Domingo de manhã jogo futebol com meu caçula, Samuel, de 11 anos, em uma quadra de cimento na Avenida Sumaré. Fica do lado direito para quem desce em direção à Marginal Tietê. O local é público e mal cuidado. As cestas de basquete foram arrancadas faz um bom tempo. As traves do gol sofreram ataques semelhantes, percebe-se, mas sobreviveram (sem rede, claro). Acumula-se ali lixo aos montes. Mas dá para jogar. É o que importa. O melhor da “quadrinha”, como nós a chamamos, é que ela existe. Sem esse espaço, dificilmente aconteceriam as nossas peladas. Não há nas redondezas outro campo de tão fácil acesso. É bonito até, à sua maneira, diga-se, bem grafitado e, por isso, colorido.

Quem inventou as partidas de domingo foi o fotógrafo pernambucano João Quesada. Há seis anos ele começou a levar seu filho Zeca, mais alguns amigos da Escola Alecrim, ali perto, para aprender a jogar futebol direito. O programa fez sucesso. Outros alunos aderiram e, com eles, seus pais, primos, amigos e mesmo algumas mães e filhas, pelo menos de vez em quando. Passaram a participar vizinhos da quadrinha, como Lorenzo, que recebeu o apelido improvável de Bob Marley, graças à camiseta com a foto do rei do reggae vestida na sua primeira partida. Sem falar do Aranha, cuja alcunha resulta, quero crer, das suas qualidades como goleiro. Inaugurou-se nessa época, também, a tradição de jogar a última partida do dia entre os pais, de um lado, e os filhos, do outro. Era “fofo” o confronto, no início, quando os meninos tinham 5 anos. Hoje, seis verões mais tarde, nós, os velhos, sofremos para derrotá-los. As crianças jogam cada vez melhor, enquanto os veteranos dali, como eu e o fotógrafo Hélcio Nagamine, já ultrapassamos os pontos áureos da nossa carreira de boleiros, um pouco como acontece agora com o ídolo tricolor Rogério Ceni.

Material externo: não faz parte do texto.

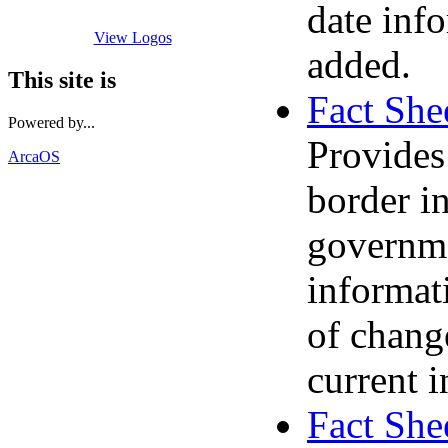
date info
View Logos
added.
This site is
Fact She
Powered by...
Provides
ArcaOS
border i
governme
informati
of chang
current 
Fact She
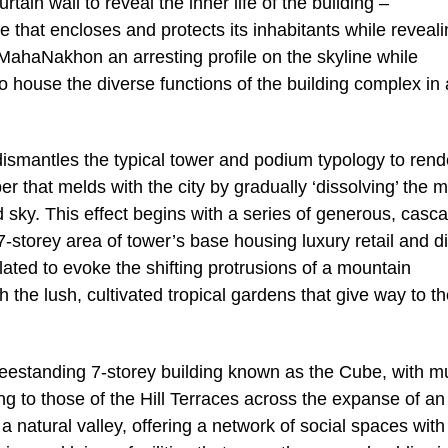
tain wall to reveal the inner life of the building –
e that encloses and protects its inhabitants while reveali
ves MahaNakhon an arresting profile on the skyline while
to house the diverse functions of the building complex in
smantles the typical tower and podium typology to rend
er that melds with the city by gradually ‘dissolving’ the 
 sky. This effect begins with a series of generous, casc
 7-storey area of tower’s base housing luxury retail and d
ated to evoke the shifting protrusions of a mountain
h the lush, cultivated tropical gardens that give way to t
estanding 7-storey building known as the Cube, with mu
ng to those of the Hill Terraces across the expanse of an
 natural valley, offering a network of social spaces with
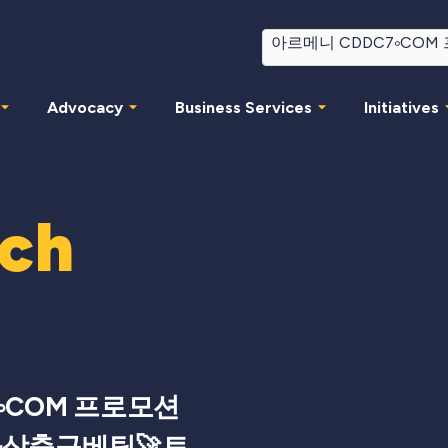
Advocacy
Business Services
Initiatives
rch
༚COM 프로모션
가상축구베팅🚀토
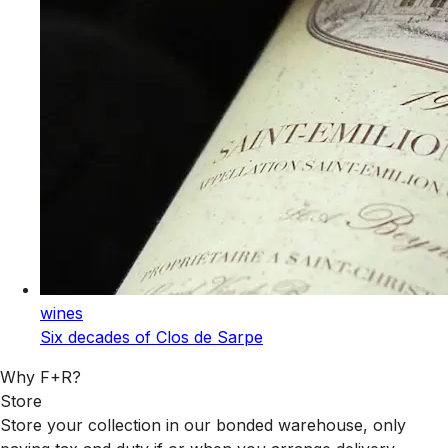
wines
Six decades of Clos de Sarpe
Why F+R?
Store
Store your collection in our bonded warehouse, only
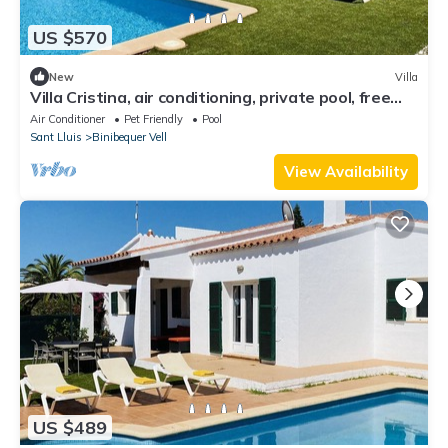
US $570
New
Villa
Villa Cristina, air conditioning, private pool, free
WiFi
Air Conditioner
Pet Friendly
Pool
Sant Lluis
Binibequer Vell
View Availability
US $489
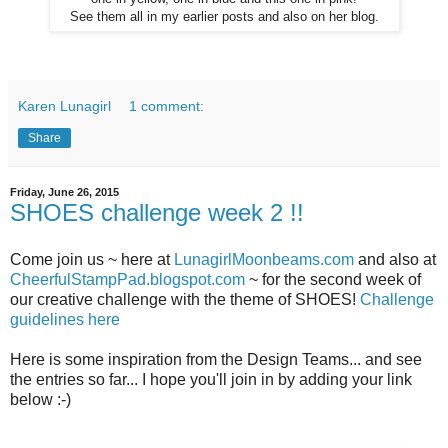
See them all in my earlier posts and also on her blog.
Karen Lunagirl
1 comment:
Share
Friday, June 26, 2015
SHOES challenge week 2 !!
Come join us ~ here at
LunagirlMoonbeams.com
and also at
CheerfulStampPad.blogspot.com
~ for the second week of
our creative challenge with the theme of SHOES!
Challenge
guidelines here
Here is some inspiration from the Design Teams... and see
the entries so far... I hope you'll join in by adding your link
below :-)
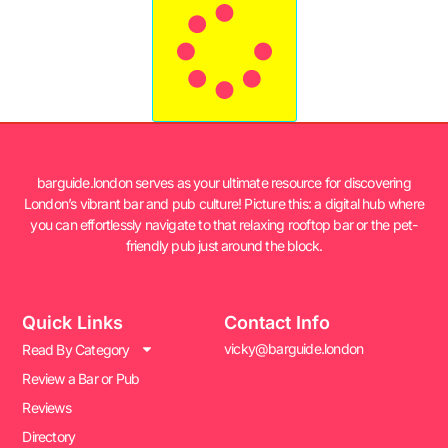
barguide.london serves as your ultimate resource for discovering
London’s vibrant bar and pub culture! Picture this: a digital hub where
you can effortlessly navigate to that relaxing rooftop bar or the pet-
friendly pub just around the block.
Quick Links
Contact Info
vicky@barguide.london
Read By Category
Review a Bar or Pub
Reviews
Directory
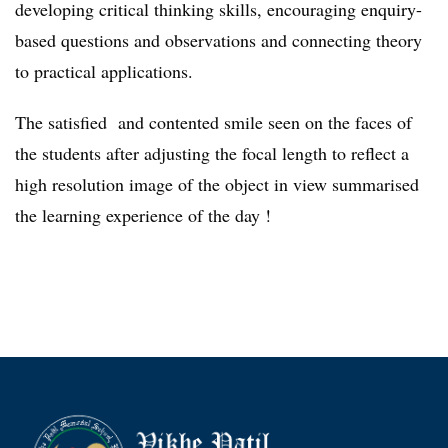
developing critical thinking skills, encouraging enquiry-
based questions and observations and connecting theory
to practical applications.
The satisfied and contented smile seen on the faces of
the students after adjusting the focal length to reflect a
high resolution image of the object in view summarised
the learning experience of the day !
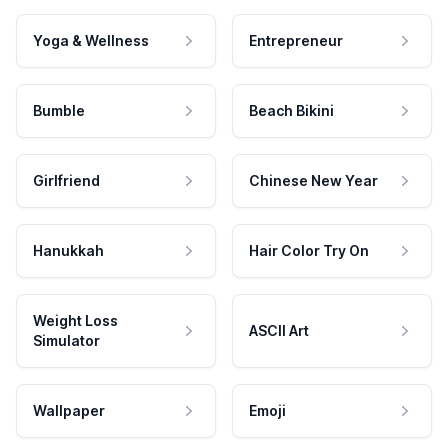
Yoga & Wellness
Entrepreneur
Bumble
Beach Bikini
Girlfriend
Chinese New Year
Hanukkah
Hair Color Try On
Weight Loss
ASCII Art
Simulator
Wallpaper
Emoji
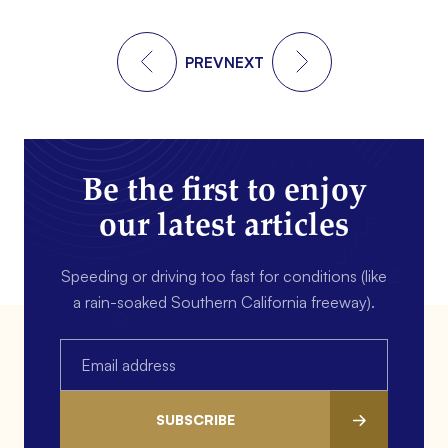
PREV
NEXT
Be the first to enjoy
our latest articles
Speeding or driving too fast for conditions (like
a rain-soaked Southern California freeway).
Email
(Required)
SUBSCRIBE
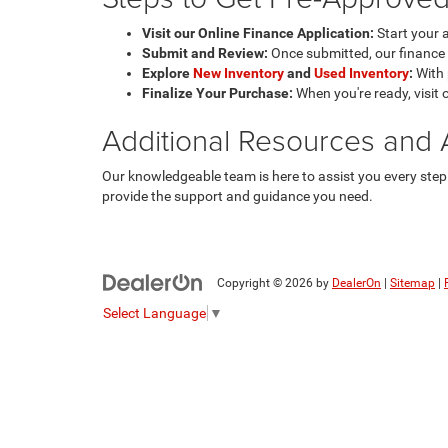
Visit our Online Finance Application:
Start your 
Submit and Review:
Once submitted, our finance e
Explore
New Inventory
and
Used Inventory
:
With 
Finalize Your Purchase:
When you're ready, visit 
Additional Resources and 
Our knowledgeable team is here to assist you every step 
provide the support and guidance you need.
Copyright © 2026
by
DealerOn
|
Sitemap
|
Select Language
▼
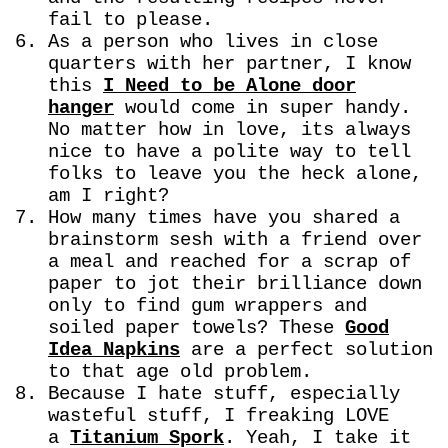
fail to please.
As a person who lives in close
quarters with her partner, I know
this
I Need to be Alone door
hanger
would come in super handy.
No matter how in love, its always
nice to have a polite way to tell
folks to leave you the heck alone,
am I right?
How many times have you shared a
brainstorm sesh with a friend over
a meal and reached for a scrap of
paper to jot their brilliance down
only to find gum wrappers and
soiled paper towels? These
Good
Idea Napkins
are a perfect solution
to that age old problem.
Because I hate stuff, especially
wasteful stuff, I freaking LOVE
a
Titanium Spork
. Yeah, I take it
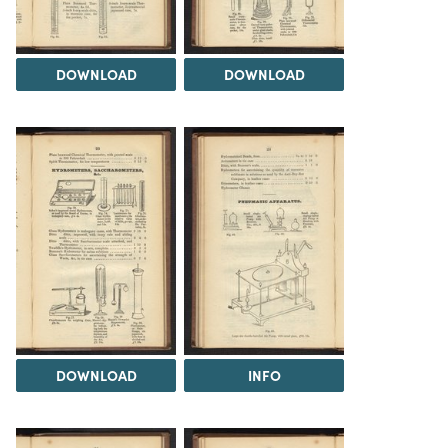
DOWNLOAD
DOWNLOAD
DOWNLOAD
INFO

Nunca houve nenhuma restrição à participação ali, nem poderia. Como vinha dizendo, a quadrinha é do povo como o céu é do avião. Participam, por vezes, operários de obras de construção nas redondezas, recém-chegados a São Paulo, e também sem-teto, que atuam descalços no concreto. O segredo dos campeonatos do pedaço é saber organizar os times. Dá certo trabalho. Hélcio é bom nisso.

No último domingo um amigo meu ali do bairro passeava na Avenida Sumaré com o cachorro. Percebeu que era eu no gol e começou a pôr em dúvida, aos brados, o desempenho dos americanos no esporte bretão. É do jogo. Quem sai na chuva é para se queimar, dizia Vicente Matheus, o saudoso presidente do Corinthians. Assistia a tudo, do fundo da quadra, um sem-teto, que dormira ali, debaixo da árvore, bem instalado, com direito a cobertores, travesseiro e um sistema de som, movido a pilha (imagino). Ouvia, juro, deitado ainda, a trilha sonora do filme Pulp Fiction, de Quentin Tarantino. Isto é futebol de rua, pensei. São Paulo é uma cidade e tanto.